Jeśli widać wyraźne dysproporcje, naziemną część rośliny przycinamy podczas sadzenia. Przesadzać można nawet starsze drzewa, jednak w tym wypadku nie obejdzie się bez pomocy wyspecjalizowanej firmy (dysponującej specjalistycznymi maszynami umożliwiającymi wysadzanie i transport nawet kilkudziesięcioletnich drzew). W skali mikro drzewa przesadza się przez sadzonki zdrewniałe. Warto je polecić zwłaszcza dla drzew i krzewów szybko rosnących, jak forsycja, porzeczka, budleja, które w ciągu 2-3 lat osiągają wysokość małego żywopłotu. 

 

Przesadzanie bylin

Do przeprowadzania bardzo dobrze nadają się byliny. Można je wykopać i podzielić na małe sadzonki i umieścić na czas transportu w doniczkach lub innych małych pojemnikach. Nie ma problemu z bylinami, które są już po kwitnieniu. Więcej zachodu wymagają byliny będące w trakcie kwitnienia. Trzeba usunąć z nich kwiaty i wykopać z możliwie największą bryłą korzeniową. W tym okresie nie można ich dzielić. Podobnie postępujemy z roślinami, które są przed kwitnieniem. Takie okazy na nowym miejscu muszą być szybko posadzone, dobrze podlane i zacieniowane.

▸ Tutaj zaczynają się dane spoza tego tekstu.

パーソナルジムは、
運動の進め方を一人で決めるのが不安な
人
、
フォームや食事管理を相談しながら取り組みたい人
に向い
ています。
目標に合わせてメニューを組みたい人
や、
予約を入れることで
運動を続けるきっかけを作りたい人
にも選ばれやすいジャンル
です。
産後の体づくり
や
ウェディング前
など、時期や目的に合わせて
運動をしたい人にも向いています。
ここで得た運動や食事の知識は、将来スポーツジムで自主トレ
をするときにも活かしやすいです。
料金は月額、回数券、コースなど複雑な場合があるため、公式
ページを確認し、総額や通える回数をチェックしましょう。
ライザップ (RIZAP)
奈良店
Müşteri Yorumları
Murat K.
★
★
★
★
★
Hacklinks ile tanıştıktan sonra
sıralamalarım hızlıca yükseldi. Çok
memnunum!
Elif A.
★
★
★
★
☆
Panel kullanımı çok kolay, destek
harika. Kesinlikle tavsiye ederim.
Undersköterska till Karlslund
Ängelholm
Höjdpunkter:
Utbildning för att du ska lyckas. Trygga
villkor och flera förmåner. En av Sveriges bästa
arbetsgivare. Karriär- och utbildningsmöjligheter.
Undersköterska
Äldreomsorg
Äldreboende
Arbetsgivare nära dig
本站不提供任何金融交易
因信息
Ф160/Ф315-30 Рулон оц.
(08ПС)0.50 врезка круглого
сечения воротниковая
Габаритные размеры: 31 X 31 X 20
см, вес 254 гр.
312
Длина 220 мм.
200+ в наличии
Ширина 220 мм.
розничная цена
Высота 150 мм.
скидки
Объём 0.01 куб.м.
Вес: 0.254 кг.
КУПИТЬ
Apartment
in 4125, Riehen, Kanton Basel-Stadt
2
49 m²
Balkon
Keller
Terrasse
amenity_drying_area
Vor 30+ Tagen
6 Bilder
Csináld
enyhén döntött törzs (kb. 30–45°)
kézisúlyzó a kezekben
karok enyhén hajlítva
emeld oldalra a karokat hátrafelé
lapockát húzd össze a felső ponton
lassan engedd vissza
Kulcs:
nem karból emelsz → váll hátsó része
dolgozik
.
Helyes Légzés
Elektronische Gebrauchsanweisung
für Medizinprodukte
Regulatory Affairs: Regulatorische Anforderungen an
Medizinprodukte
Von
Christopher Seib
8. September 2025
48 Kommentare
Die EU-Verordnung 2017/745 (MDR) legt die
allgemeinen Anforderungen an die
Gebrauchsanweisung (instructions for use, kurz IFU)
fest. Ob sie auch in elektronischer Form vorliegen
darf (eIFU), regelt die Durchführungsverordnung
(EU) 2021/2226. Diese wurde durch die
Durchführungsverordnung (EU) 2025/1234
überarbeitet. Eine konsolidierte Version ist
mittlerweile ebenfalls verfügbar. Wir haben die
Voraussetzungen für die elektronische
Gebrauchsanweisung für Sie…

Przeprowadzając rośliny latem, trzeba unikać dni wyjątkowo upalnych, a przeprowadzając je zimą – bardzo mroźnych, zwłaszcza gdy mamy do pokonania długą drogę lub istnieje ryzyko, że utkniemy w korku. Wydaje się to oczywiste, jednak w ferworze przygotowań pakowanie roślin schodzi zwykle na dalszy plan.

 

 

Pielęgnacja podczas przeprowadzki

Przypominamy zatem, aby przed transportem wszystkie rośliny jeszcze raz obficie nawodnić i na czas podróży umieścić w kubłach lub plastikowych wanienkach. Pamiętajmy też, że nasączone wodą bryły korzeniowe zwielokrotniają masę roślin. Roślin transportowanych zimą przed wyjazdem nie podlewamy. Pojemniki owijamy grubą warstwą papieru gazetowego, ocieplinę owijamy folią pęcherzykowatą i oklejamy taśmą klejącą.

Pewne zasady transportu są uniwersalne, niezależne od pory roku. Rośliny o rozłożystej koronie (dotyczy to także roślin pokojowych) podwiązujemy w snopek lub owijamy papierem gazetowym, siatką lub folią pęcherzykowatą. Rośliny wstawiamy do bagażówki na samym końcu. Jeżeli transport odbywa się latem, to po dotarciu auta na miejsce i rozładowaniu od razu podlewamy. Zimą rośliny pozostawiamy w otulinie w miejscu osłoniętym i czekamy, aż nadejdzie bezmroźny dzień – wówczas możemy sadzić.